=== Section Start ===

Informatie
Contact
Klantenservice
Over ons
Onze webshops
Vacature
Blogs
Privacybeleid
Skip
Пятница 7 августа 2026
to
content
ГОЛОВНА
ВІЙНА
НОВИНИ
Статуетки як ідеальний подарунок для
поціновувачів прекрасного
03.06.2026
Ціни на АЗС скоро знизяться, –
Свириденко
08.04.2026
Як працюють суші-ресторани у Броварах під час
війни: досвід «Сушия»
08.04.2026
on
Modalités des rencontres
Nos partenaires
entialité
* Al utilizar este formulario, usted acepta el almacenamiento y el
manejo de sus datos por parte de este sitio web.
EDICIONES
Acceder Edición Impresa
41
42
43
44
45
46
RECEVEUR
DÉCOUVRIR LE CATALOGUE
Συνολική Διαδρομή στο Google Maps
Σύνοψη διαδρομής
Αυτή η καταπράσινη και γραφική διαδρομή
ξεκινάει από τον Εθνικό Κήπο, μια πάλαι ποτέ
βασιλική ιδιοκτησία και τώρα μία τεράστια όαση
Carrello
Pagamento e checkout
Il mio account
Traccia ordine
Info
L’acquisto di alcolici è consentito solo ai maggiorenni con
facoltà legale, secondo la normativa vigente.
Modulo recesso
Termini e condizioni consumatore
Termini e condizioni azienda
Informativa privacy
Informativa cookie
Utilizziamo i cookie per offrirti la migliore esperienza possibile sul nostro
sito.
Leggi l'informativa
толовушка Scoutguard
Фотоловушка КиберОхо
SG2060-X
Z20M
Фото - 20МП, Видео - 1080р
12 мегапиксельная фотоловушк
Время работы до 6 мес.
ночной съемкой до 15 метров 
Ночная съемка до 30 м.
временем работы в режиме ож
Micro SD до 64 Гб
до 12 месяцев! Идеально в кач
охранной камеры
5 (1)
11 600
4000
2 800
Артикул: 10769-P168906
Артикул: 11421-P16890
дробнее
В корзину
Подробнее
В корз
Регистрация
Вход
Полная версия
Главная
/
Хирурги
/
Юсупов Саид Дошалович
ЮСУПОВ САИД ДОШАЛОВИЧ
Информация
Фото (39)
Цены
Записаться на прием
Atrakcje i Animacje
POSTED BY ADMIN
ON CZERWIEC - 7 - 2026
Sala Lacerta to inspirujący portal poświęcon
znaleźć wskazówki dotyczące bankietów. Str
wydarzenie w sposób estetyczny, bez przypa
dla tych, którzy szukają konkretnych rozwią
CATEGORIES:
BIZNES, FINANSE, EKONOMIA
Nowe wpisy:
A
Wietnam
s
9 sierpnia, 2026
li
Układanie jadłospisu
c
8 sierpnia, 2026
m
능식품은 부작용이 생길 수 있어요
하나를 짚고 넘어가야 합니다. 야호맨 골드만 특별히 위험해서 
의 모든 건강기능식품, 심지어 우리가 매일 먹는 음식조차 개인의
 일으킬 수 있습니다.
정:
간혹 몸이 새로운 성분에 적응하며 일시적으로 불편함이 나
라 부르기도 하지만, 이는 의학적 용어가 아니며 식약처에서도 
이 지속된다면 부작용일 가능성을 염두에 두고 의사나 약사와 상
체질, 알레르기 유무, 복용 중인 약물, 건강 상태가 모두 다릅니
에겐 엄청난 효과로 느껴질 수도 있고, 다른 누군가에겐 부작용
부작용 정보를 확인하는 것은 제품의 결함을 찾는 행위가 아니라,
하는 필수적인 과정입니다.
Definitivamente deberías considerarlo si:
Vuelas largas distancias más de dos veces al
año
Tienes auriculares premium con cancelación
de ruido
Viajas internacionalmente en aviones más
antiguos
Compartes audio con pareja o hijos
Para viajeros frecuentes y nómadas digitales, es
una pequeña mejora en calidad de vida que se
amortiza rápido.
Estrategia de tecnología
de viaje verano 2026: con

=== Section End ===

Aim of the task –
The answer must be every line from the records above that contains the word "condizioni", copied out.

Result below –
Termini e condizioni consumatore
Termini e condizioni azienda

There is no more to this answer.